#### Work required:
Pictures stay out; please output the remaining data exactly.

#### Dataset records:
****************************************

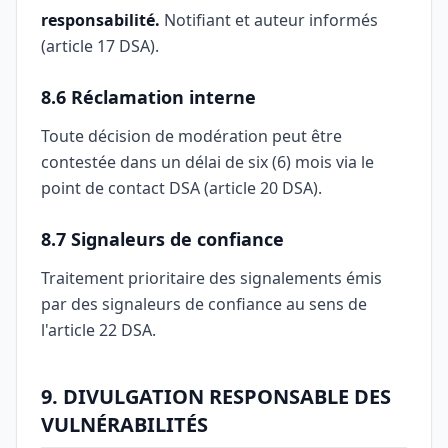
responsabilité.
Notifiant et auteur informés
(article 17 DSA).
8.6 Réclamation interne
Toute décision de modération peut être
contestée dans un délai de six (6) mois via le
point de contact DSA (article 20 DSA).
8.7 Signaleurs de confiance
Traitement prioritaire des signalements émis
par des signaleurs de confiance au sens de
l'article 22 DSA.
9. DIVULGATION RESPONSABLE DES
VULNÉRABILITÉS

****************************************

#### Answer section:
responsabilité.
Notifiant et auteur informés
(article 17 DSA).
8.6 Réclamation interne
Toute décision de modération peut être
contestée dans un délai de six (6) mois via le
point de contact DSA (article 20 DSA).
8.7 Signaleurs de confiance
Traitement prioritaire des signalements émis
par des signaleurs de confiance au sens de
l'article 22 DSA.
9. DIVULGATION RESPONSABLE DES
VULNÉRABILITÉS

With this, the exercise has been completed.